Major Genomic Study Identifies Five Shared Genetic Signatures Across 14 Psychiatric Disorders

A large new genomic analysis finds that most genetic variants linked to psychiatric conditions are shared across multiple diagnoses rather than confined to one. Published Dec. 10 in Nature, the study analyzed genetic data from more than 1 million people (predominantly of European ancestry) and grouped 14 psychiatric disorders into five distinct genomic factors, offering evidence of overlapping biological pathways that may underlie multiple mental health conditions.

Five Genomic Groups

The researchers measured genetic correlations between disorders and identified five clusters of shared genetic variation:

• Compulsive: Anorexia nervosa, obsessive-compulsive disorder (OCD), Tourette's syndrome.
• Neurodevelopmental: Autism spectrum disorder, attention-deficit/hyperactivity disorder (ADHD).
• Internalizing: Major depression, post-traumatic stress disorder (PTSD), anxiety disorders.
• Substance Use: Alcohol use disorder, cannabis use disorder, nicotine dependence, opioid dependence.
• Schizophrenia–Bipolar: Schizophrenia and bipolar disorder show strong genetic overlap.

Biological Signatures And Brain Cells

Each genomic factor exhibited distinct biological patterns when mapped to brain tissue. For example, genes associated with the schizophrenia–bipolar factor were especially active in excitatory neurons and brain regions involved in perception and interpretation of reality.
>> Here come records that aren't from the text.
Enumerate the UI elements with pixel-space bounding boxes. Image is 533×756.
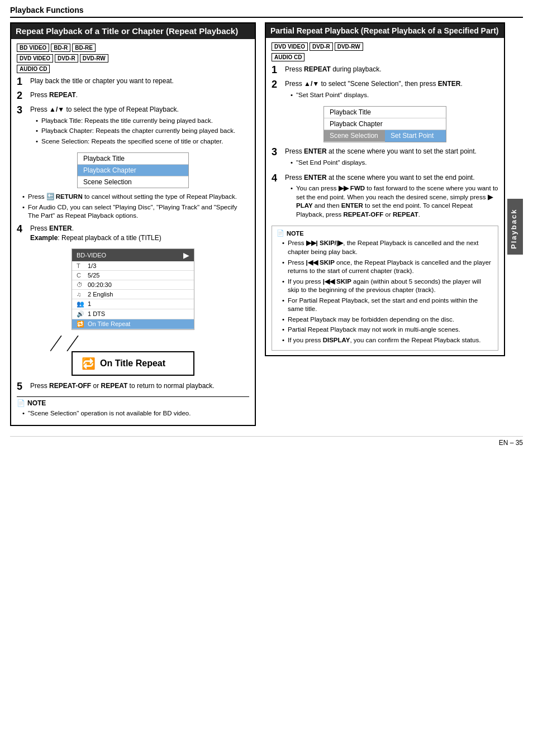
step-num-2: 2 <box>17 90 27 102</box>
bd-icon-chapter: C <box>77 272 84 279</box>
bd-row-subtitle: 👥 1 <box>72 299 194 309</box>
sidebar-vertical-label: Playback <box>507 199 523 255</box>
badge-audio-cd: AUDIO CD <box>17 65 50 73</box>
right-menu-mockup: Playback Title Playback Chapter Scene Se… <box>323 106 446 142</box>
repeat-display-label: On Title Repeat <box>100 358 165 369</box>
menu-item-scene-selection: Scene Selection <box>78 176 188 188</box>
right-note: 📄 NOTE Press ▶▶| SKIP/|▶, the Repeat Pla… <box>272 226 498 351</box>
bd-val-repeat: On Title Repeat <box>88 320 130 327</box>
r-note-doc-icon: 📄 <box>277 229 284 237</box>
right-step-1: 1 Press REPEAT during playback. <box>272 65 498 76</box>
bd-row-title: T 1/3 <box>72 261 194 271</box>
bd-icon-dts: 🔊 <box>77 310 84 318</box>
repeat-display-large: 🔁 On Title Repeat <box>72 351 194 376</box>
left-section-title: Repeat Playback of a Title or Chapter (R… <box>11 23 255 39</box>
page-header: Playback Functions <box>10 6 523 18</box>
bullet-scene-selection: Scene Selection: Repeats the specified s… <box>36 137 249 146</box>
r-badge-audio-cd: AUDIO CD <box>272 53 304 61</box>
r-step-2-sub: "Set Start Point" displays. <box>291 91 498 100</box>
r-step-num-3: 3 <box>272 147 282 158</box>
bd-icon-time: ⏱ <box>77 281 84 288</box>
r-menu-set-start: Set Start Point <box>385 130 446 142</box>
r-step-2-sub-1: "Set Start Point" displays. <box>291 91 498 100</box>
bd-title-text: BD-VIDEO <box>77 252 106 259</box>
step-num-3: 3 <box>17 105 27 116</box>
badge-row-2: DVD VIDEO DVD-R DVD-RW <box>17 54 249 63</box>
left-step-5: 5 Press REPEAT-OFF or REPEAT to return t… <box>17 381 249 393</box>
step-2-content: Press REPEAT. <box>30 90 249 100</box>
r-badge-dvd-rw: DVD-RW <box>335 42 363 51</box>
step-1-content: Play back the title or chapter you want … <box>30 76 249 86</box>
r-note-bullet-5: Repeat Playback may be forbidden dependi… <box>282 315 493 324</box>
badge-dvd-rw: DVD-RW <box>80 54 108 63</box>
diagonal-lines-svg <box>50 336 129 351</box>
left-menu-mockup: Playback Title Playback Chapter Scene Se… <box>77 152 189 188</box>
right-badge-row-1: DVD VIDEO DVD-R DVD-RW <box>272 42 498 51</box>
right-step-2: 2 Press ▲/▼ to select "Scene Selection",… <box>272 79 498 102</box>
repeat-icon-large: 🔁 <box>82 357 96 370</box>
left-step-4: 4 Press ENTER. Example: Repeat playback … <box>17 224 249 243</box>
playback-sidebar: Playback <box>507 22 523 432</box>
r-step-4-bullets: You can press ▶▶ FWD to fast forward to … <box>291 184 498 219</box>
right-section-box: Partial Repeat Playback (Repeat Playback… <box>265 22 505 356</box>
r-note-bullet-3: If you press |◀◀ SKIP again (within abou… <box>282 277 493 295</box>
r-menu-item-playback-chapter: Playback Chapter <box>324 118 446 130</box>
left-note-bullet-1: "Scene Selection" operation is not avail… <box>22 409 249 418</box>
right-note-bullets: Press ▶▶| SKIP/|▶, the Repeat Playback i… <box>282 239 493 344</box>
r-badge-dvd-video: DVD VIDEO <box>272 42 308 51</box>
r-note-bullet-7: If you press DISPLAY, you can confirm th… <box>282 336 493 345</box>
right-note-title: 📄 NOTE <box>277 229 493 237</box>
note-doc-icon: 📄 <box>17 399 25 407</box>
badge-dvd-r: DVD-R <box>55 54 78 63</box>
bd-val-audio: 2 English <box>88 291 113 298</box>
bd-row-repeat: 🔁 On Title Repeat <box>72 319 194 329</box>
r-menu-item-scene-row: Scene Selection Set Start Point <box>324 130 446 142</box>
left-section-box: Repeat Playback of a Title or Chapter (R… <box>10 22 256 426</box>
step-5-content: Press REPEAT-OFF or REPEAT to return to … <box>30 381 249 391</box>
bd-val-chapter: 5/25 <box>88 272 99 279</box>
bullet-playback-chapter: Playback Chapter: Repeats the chapter cu… <box>36 127 249 136</box>
bd-row-time: ⏱ 00:20:30 <box>72 280 194 290</box>
after-menu-bullet-1: Press 🔙 RETURN to cancel without setting… <box>22 193 249 202</box>
r-menu-scene-sel: Scene Selection <box>324 130 385 142</box>
bd-play-icon: ▶ <box>183 251 189 260</box>
bd-row-dts: 🔊 1 DTS <box>72 309 194 319</box>
right-badge-row-2: AUDIO CD <box>272 53 498 61</box>
r-step-2-content: Press ▲/▼ to select "Scene Selection", t… <box>285 79 498 102</box>
header-title: Playback Functions <box>10 6 83 15</box>
bd-icon-title: T <box>77 262 84 269</box>
r-step-num-4: 4 <box>272 173 282 184</box>
r-note-bullet-2: Press |◀◀ SKIP once, the Repeat Playback… <box>282 259 493 276</box>
after-menu-bullet-2: For Audio CD, you can select "Playing Di… <box>22 203 249 221</box>
left-note: 📄 NOTE "Scene Selection" operation is no… <box>17 396 249 418</box>
r-step-4-bullet-1: You can press ▶▶ FWD to fast forward to … <box>291 184 498 219</box>
bd-val-title: 1/3 <box>88 262 96 269</box>
bd-row-chapter: C 5/25 <box>72 271 194 280</box>
r-step-num-1: 1 <box>272 65 282 76</box>
menu-item-playback-chapter: Playback Chapter <box>78 165 188 176</box>
badge-row-3: AUDIO CD <box>17 65 249 73</box>
right-step-3: 3 Press ENTER at the scene where you wan… <box>272 147 498 169</box>
step-num-5: 5 <box>17 381 27 393</box>
step-num-4: 4 <box>17 224 27 235</box>
right-col-wrap: Partial Repeat Playback (Repeat Playback… <box>265 22 523 432</box>
left-column: Repeat Playback of a Title or Chapter (R… <box>10 22 256 432</box>
right-column: Partial Repeat Playback (Repeat Playback… <box>265 22 505 432</box>
r-step-1-content: Press REPEAT during playback. <box>285 65 498 74</box>
left-note-title: 📄 NOTE <box>17 399 249 407</box>
svg-line-0 <box>50 336 61 351</box>
right-section-title: Partial Repeat Playback (Repeat Playback… <box>266 23 504 38</box>
step-3-content: Press ▲/▼ to select the type of Repeat P… <box>30 105 249 148</box>
bd-header: BD-VIDEO ▶ <box>72 249 194 261</box>
badge-bd-video: BD VIDEO <box>17 44 49 52</box>
menu-item-playback-title: Playback Title <box>78 153 188 165</box>
step-4-content: Press ENTER. Example: Repeat playback of… <box>30 224 249 243</box>
svg-line-1 <box>67 336 78 351</box>
r-badge-dvd-r: DVD-R <box>310 42 333 51</box>
r-step-3-sub-1: "Set End Point" displays. <box>291 159 498 168</box>
right-step-4: 4 Press ENTER at the scene where you wan… <box>272 173 498 222</box>
bd-icon-repeat: 🔁 <box>77 320 84 328</box>
r-note-bullet-6: Partial Repeat Playback may not work in … <box>282 326 493 334</box>
left-note-bullets: "Scene Selection" operation is not avail… <box>22 409 249 418</box>
r-step-num-2: 2 <box>272 79 282 90</box>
By contrast, genes linked to the internalizing factor were enriched in glial cells—non-neuronal support cells involved in immune functions and maintaining neural connections—suggesting different cellular pathways may contribute to different clusters of disorders.

Broader Trait Associations And Ethical Considerations

The study also found that many psychiatric risk variants associate with other traits, including cognitive measures, sleep problems (such as insomnia), personality and social behaviors (for example, aggression), and socioeconomic outcomes. As geneticist Abdel Abdellaoui notes, some overlapping variants are connected to positive attributes—creativity or persistence—highlighting that genetic effects can be pleiotropic (influencing multiple traits).
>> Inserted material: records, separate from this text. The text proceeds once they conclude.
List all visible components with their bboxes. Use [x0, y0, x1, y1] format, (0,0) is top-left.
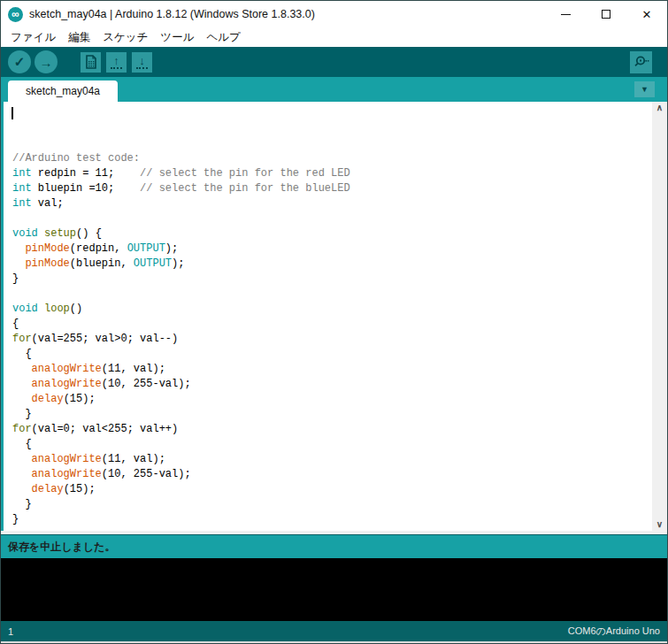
menu-tools[interactable]: ツール	[154, 28, 200, 47]
close-icon: ✕	[642, 9, 652, 20]
code-line: analogWrite(11, val);	[12, 362, 652, 377]
tab-bar: sketch_may04a ▼	[1, 77, 667, 102]
arduino-logo-icon: ∞	[8, 7, 23, 22]
menu-file[interactable]: ファイル	[4, 28, 62, 47]
menu-edit[interactable]: 編集	[62, 28, 96, 47]
code-line: void setup() {	[12, 226, 652, 242]
serial-monitor-button[interactable]	[630, 51, 652, 73]
code-line: {	[12, 347, 652, 362]
tab-sketch[interactable]: sketch_may04a	[8, 80, 118, 102]
code-line	[12, 211, 652, 226]
tab-label: sketch_may04a	[26, 85, 100, 97]
document-icon	[85, 55, 97, 69]
window-resize-edge[interactable]	[1, 641, 667, 643]
code-line: for(val=0; val<255; val++)	[12, 422, 652, 437]
right-arrow-icon: →	[40, 55, 53, 70]
dotted-line-icon	[111, 67, 122, 69]
code-line: {	[12, 437, 652, 452]
save-button[interactable]: ↓	[132, 52, 152, 73]
magnifier-icon	[633, 54, 649, 70]
code-line: }	[12, 512, 652, 527]
arduino-ide-window: ∞ sketch_may04a | Arduino 1.8.12 (Window…	[0, 0, 668, 644]
code-lines: //Arduino test code:int redpin = 11; // …	[12, 151, 652, 527]
text-caret	[12, 107, 13, 119]
code-line	[12, 287, 652, 302]
up-arrow-icon: ↑	[113, 55, 119, 66]
code-line: int val;	[12, 196, 652, 211]
maximize-button[interactable]	[586, 1, 626, 27]
footer-bar: 1 COM6のArduino Uno	[1, 621, 667, 641]
down-arrow-icon: ↓	[139, 55, 145, 66]
window-title: sketch_may04a | Arduino 1.8.12 (Windows …	[29, 8, 545, 20]
status-message: 保存を中止しました。	[8, 540, 115, 555]
console-output	[1, 558, 667, 621]
window-controls: ✕	[545, 1, 667, 27]
close-button[interactable]: ✕	[626, 1, 667, 27]
dotted-line-icon	[136, 67, 148, 69]
chevron-down-icon: ▼	[641, 85, 649, 94]
minimize-button[interactable]	[545, 1, 586, 27]
code-line: }	[12, 272, 652, 287]
code-editor[interactable]: //Arduino test code:int redpin = 11; // …	[4, 102, 652, 531]
toolbar: ✓ → ↑ ↓	[1, 47, 667, 77]
board-port-info: COM6のArduino Uno	[568, 625, 660, 638]
verify-button[interactable]: ✓	[8, 50, 31, 73]
menu-help[interactable]: ヘルプ	[200, 28, 246, 47]
code-line: int bluepin =10; // select the pin for t…	[12, 181, 652, 196]
code-line: }	[12, 497, 652, 512]
code-line: analogWrite(11, val);	[12, 452, 652, 467]
code-line: delay(15);	[12, 392, 652, 407]
minimize-icon	[561, 14, 571, 15]
code-line: {	[12, 317, 652, 332]
code-line: pinMode(redpin, OUTPUT);	[12, 242, 652, 257]
editor-area: //Arduino test code:int redpin = 11; // …	[1, 102, 667, 531]
new-sketch-button[interactable]	[81, 52, 101, 73]
open-button[interactable]: ↑	[106, 52, 127, 73]
code-line: int redpin = 11; // select the pin for t…	[12, 166, 652, 181]
tab-menu-button[interactable]: ▼	[634, 81, 655, 97]
scroll-up-icon[interactable]: ∧	[656, 104, 663, 112]
code-line: delay(15);	[12, 482, 652, 497]
code-line: void loop()	[12, 302, 652, 317]
title-bar: ∞ sketch_may04a | Arduino 1.8.12 (Window…	[1, 1, 667, 27]
code-line: pinMode(bluepin, OUTPUT);	[12, 257, 652, 272]
status-message-bar: 保存を中止しました。	[1, 534, 667, 558]
code-line: analogWrite(10, 255-val);	[12, 467, 652, 482]
code-line: for(val=255; val>0; val--)	[12, 332, 652, 347]
code-line: analogWrite(10, 255-val);	[12, 377, 652, 392]
menu-bar: ファイル 編集 スケッチ ツール ヘルプ	[1, 27, 667, 47]
vertical-scrollbar[interactable]: ∧ ∨	[652, 102, 667, 531]
line-number: 1	[8, 626, 13, 637]
check-icon: ✓	[14, 54, 26, 70]
code-line: }	[12, 407, 652, 422]
upload-button[interactable]: →	[35, 50, 58, 73]
scroll-down-icon[interactable]: ∨	[656, 520, 663, 529]
menu-sketch[interactable]: スケッチ	[96, 28, 154, 47]
maximize-icon	[602, 10, 610, 19]
code-line: //Arduino test code:	[12, 151, 652, 166]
"Psychiatric disorders often reflect extremes along natural genetic continua and may emerge when genetic predispositions interact with life experiences or environmental stressors," Abdellaoui wrote in a Nature commentary.
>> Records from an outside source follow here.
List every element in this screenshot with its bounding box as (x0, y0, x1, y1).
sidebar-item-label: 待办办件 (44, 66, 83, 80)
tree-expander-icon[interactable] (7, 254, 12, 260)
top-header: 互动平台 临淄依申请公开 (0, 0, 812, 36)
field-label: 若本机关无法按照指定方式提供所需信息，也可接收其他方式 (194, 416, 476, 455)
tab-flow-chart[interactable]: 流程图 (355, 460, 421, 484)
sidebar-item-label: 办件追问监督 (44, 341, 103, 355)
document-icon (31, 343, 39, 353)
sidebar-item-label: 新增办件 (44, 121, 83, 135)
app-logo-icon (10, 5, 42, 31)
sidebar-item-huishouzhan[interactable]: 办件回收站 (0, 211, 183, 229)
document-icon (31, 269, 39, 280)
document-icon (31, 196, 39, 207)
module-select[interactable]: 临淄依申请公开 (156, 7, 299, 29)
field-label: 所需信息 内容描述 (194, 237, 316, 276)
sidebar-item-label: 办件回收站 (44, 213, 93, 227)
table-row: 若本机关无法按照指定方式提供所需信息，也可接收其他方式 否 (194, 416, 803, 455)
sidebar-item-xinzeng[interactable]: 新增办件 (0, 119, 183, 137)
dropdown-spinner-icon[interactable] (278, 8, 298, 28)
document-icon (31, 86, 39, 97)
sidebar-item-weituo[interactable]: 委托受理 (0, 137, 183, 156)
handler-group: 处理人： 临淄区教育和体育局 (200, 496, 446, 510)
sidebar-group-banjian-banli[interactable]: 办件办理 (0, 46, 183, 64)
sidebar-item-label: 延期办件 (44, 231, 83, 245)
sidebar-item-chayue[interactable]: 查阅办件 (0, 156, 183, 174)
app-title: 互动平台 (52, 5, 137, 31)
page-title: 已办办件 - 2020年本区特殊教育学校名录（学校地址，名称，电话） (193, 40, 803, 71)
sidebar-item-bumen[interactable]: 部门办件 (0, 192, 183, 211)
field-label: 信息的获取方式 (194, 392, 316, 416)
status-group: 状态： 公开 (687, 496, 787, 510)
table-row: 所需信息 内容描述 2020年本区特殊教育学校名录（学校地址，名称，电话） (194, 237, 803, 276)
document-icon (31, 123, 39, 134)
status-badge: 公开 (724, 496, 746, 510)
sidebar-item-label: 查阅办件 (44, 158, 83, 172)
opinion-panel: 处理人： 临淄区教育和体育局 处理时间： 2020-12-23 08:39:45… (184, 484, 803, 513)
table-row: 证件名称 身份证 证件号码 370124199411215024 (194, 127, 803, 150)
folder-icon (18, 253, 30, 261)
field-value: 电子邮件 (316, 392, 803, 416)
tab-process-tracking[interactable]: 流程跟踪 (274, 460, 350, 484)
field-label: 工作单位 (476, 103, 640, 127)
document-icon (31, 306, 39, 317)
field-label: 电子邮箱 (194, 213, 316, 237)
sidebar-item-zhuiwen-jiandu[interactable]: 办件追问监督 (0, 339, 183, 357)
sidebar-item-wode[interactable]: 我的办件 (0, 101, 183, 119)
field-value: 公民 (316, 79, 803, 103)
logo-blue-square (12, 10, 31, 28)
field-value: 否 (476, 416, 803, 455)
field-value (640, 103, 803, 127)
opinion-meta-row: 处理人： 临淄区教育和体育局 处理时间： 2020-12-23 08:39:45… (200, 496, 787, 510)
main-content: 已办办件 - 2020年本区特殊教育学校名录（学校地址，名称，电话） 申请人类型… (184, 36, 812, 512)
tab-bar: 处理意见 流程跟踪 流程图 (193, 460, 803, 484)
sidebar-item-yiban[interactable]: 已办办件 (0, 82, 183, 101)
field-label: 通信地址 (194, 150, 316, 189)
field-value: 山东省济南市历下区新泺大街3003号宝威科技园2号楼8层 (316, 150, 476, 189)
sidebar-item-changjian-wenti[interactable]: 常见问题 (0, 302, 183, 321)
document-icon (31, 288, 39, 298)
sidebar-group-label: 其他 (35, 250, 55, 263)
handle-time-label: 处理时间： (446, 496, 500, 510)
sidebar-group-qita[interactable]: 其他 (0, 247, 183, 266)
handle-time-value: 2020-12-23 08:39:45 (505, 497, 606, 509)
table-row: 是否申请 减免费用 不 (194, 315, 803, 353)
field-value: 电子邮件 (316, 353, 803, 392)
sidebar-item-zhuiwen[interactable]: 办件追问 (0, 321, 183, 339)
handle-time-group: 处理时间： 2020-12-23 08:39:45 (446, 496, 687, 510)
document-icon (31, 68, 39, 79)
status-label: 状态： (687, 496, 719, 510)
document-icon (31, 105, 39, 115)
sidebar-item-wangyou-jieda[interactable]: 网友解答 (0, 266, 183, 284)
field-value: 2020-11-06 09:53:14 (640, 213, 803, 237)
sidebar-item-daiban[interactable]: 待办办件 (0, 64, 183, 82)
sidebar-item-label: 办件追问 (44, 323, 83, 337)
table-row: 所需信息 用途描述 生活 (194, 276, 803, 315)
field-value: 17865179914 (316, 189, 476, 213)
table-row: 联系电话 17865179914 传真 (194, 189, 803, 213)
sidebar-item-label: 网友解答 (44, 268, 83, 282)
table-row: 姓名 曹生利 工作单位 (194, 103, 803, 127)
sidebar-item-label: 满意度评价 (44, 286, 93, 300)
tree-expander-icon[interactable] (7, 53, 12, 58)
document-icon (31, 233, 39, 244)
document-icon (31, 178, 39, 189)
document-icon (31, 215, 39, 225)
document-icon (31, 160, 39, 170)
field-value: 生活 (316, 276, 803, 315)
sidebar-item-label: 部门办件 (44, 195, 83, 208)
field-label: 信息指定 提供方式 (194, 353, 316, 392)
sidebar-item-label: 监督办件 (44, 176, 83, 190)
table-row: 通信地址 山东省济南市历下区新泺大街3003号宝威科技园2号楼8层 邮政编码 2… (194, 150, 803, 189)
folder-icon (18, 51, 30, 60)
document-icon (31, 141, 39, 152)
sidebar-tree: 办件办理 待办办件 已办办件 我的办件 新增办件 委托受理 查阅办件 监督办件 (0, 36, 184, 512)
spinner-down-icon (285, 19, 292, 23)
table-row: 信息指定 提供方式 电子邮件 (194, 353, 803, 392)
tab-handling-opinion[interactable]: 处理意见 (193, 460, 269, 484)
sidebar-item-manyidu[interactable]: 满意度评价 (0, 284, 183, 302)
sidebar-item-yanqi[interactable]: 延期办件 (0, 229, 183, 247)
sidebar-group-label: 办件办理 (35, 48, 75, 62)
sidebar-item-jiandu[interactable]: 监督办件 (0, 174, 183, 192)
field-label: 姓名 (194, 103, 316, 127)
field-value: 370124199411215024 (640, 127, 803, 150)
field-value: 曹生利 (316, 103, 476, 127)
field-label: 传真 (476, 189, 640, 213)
Those complexities matter for applications such as embryo selection in IVF, where parents may use polygenic risk scores to choose embryos with lower estimated risk for psychiatric conditions. Experts caution that polygenic scores are probabilistic, not deterministic, and that reducing risk for one outcome could affect other traits.

Expert Cautions

Chunyu Liu, a professor of psychiatry and behavioral sciences who was not involved in the work, said the results fit prior expectations—particularly the overlap between schizophrenia and bipolar disorder—but emphasized limits. "Genetic associations point to shared biology but do not by themselves explain why clinical symptoms differ across disorders," Liu said. He reminded readers that association does not equal causation and that additional mechanistic studies are required to demonstrate direct causal roles for specific genes or pathways.

The study advances understanding of the shared genetics of psychiatric disorders and highlights potential targets for treatments that could address biological mechanisms common to multiple conditions. The authors and commentators stress the need for further research, especially in more diverse populations, and for careful interpretation of genetic findings in clinical or reproductive settings.

Note: This article is informational and is not medical advice.